▸ **Task description**: Find the line below with "jours avec mise" and the line with "Inne branże". Output them and the lines between, exactly, but not the pictures.

[Opening Entries shown section]

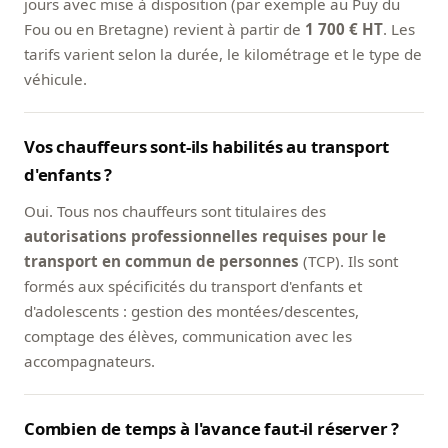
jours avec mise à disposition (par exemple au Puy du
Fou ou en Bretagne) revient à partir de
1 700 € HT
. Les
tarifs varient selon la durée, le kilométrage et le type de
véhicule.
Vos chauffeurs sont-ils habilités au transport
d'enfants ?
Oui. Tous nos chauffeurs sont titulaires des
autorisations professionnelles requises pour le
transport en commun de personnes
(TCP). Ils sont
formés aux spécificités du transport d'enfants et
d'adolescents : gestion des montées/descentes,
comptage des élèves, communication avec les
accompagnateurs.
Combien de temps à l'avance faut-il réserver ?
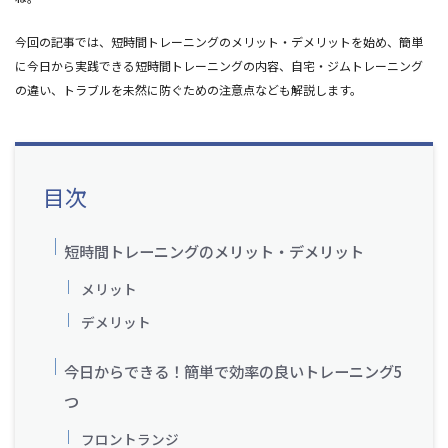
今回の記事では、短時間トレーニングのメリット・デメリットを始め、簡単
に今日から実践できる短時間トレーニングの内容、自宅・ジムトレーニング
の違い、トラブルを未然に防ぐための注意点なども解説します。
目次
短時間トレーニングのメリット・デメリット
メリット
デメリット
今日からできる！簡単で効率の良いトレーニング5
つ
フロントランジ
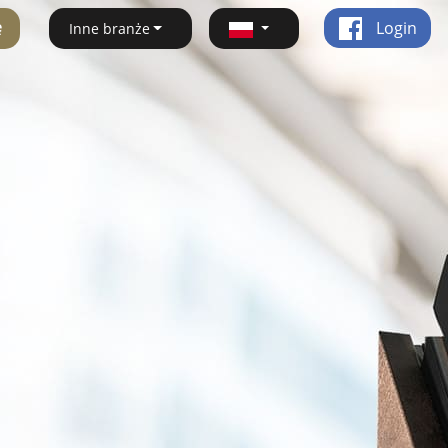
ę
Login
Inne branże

[Closing Entries shown section]
[Opening Entries shown section]

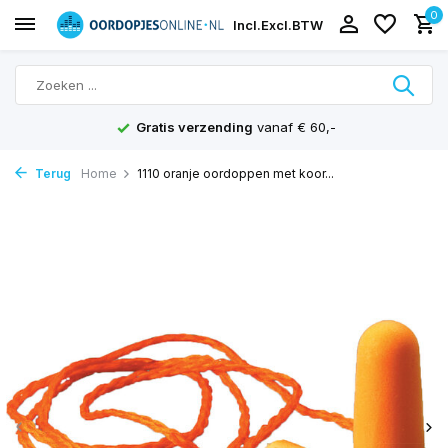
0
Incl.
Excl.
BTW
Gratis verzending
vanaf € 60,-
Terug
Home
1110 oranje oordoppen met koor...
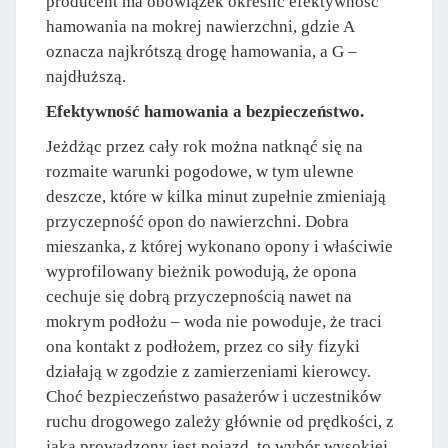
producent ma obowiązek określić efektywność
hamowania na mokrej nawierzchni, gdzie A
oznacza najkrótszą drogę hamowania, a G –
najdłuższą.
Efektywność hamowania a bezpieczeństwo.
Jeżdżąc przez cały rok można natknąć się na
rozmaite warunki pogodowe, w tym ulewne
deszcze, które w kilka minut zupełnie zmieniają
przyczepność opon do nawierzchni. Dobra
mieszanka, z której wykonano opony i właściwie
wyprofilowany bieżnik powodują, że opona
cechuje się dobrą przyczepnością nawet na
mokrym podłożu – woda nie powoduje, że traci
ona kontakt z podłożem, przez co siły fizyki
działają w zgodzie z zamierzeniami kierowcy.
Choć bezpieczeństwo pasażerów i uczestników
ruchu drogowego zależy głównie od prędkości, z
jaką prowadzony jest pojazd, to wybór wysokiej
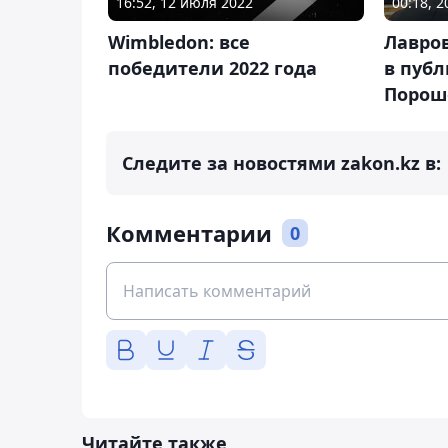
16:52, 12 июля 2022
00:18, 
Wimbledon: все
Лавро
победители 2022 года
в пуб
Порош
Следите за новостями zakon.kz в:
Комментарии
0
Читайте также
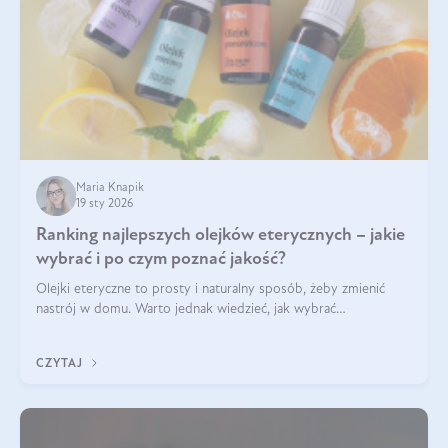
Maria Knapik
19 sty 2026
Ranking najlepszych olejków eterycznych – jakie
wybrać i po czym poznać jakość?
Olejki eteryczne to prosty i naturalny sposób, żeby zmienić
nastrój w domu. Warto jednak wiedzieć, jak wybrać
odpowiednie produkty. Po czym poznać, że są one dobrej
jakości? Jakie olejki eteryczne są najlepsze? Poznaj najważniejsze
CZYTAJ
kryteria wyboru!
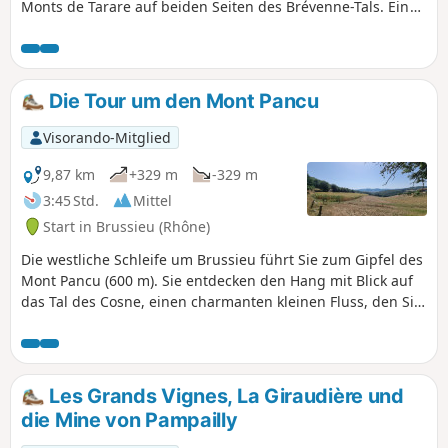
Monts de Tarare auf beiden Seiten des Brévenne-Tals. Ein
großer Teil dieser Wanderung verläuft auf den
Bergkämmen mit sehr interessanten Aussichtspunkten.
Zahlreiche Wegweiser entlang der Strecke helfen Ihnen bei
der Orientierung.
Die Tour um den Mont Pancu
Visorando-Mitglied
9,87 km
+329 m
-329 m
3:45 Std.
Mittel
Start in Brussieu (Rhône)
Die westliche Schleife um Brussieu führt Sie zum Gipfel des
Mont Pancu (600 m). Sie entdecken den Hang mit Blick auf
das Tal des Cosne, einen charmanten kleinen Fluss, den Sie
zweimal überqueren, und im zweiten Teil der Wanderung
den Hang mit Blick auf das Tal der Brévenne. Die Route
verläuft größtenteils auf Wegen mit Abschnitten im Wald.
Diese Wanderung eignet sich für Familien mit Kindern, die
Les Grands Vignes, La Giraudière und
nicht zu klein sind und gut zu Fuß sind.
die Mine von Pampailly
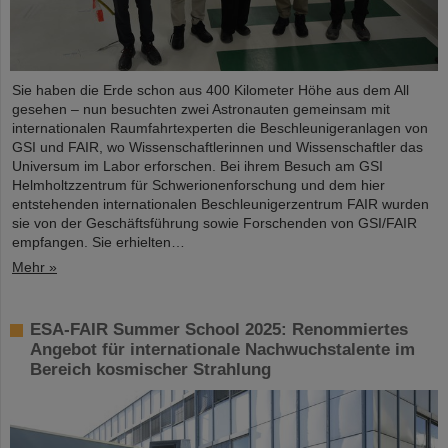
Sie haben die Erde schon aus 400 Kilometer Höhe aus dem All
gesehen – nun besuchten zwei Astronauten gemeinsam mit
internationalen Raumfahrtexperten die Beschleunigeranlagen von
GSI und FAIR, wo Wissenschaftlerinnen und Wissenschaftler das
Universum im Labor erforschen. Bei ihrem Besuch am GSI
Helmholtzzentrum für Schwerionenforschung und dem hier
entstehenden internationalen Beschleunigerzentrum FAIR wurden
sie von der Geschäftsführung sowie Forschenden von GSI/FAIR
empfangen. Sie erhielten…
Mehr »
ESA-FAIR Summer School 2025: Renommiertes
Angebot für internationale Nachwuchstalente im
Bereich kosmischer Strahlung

[Closing Entries shown section]

▸ **Solution for this exercise**:
jours avec mise à disposition (par exemple au Puy du
Fou ou en Bretagne) revient à partir de
1 700 € HT
. Les
tarifs varient selon la durée, le kilométrage et le type de
véhicule.
Vos chauffeurs sont-ils habilités au transport
d'enfants ?
Oui. Tous nos chauffeurs sont titulaires des
autorisations professionnelles requises pour le
transport en commun de personnes
(TCP). Ils sont
formés aux spécificités du transport d'enfants et
d'adolescents : gestion des montées/descentes,
comptage des élèves, communication avec les
accompagnateurs.
Combien de temps à l'avance faut-il réserver ?
今回の記事では、短時間トレーニングのメリット・デメリットを始め、簡単
に今日から実践できる短時間トレーニングの内容、自宅・ジムトレーニング
の違い、トラブルを未然に防ぐための注意点なども解説します。
目次
短時間トレーニングのメリット・デメリット
メリット
デメリット
今日からできる！簡単で効率の良いトレーニング5
つ
フロントランジ
ę
Login
Inne branże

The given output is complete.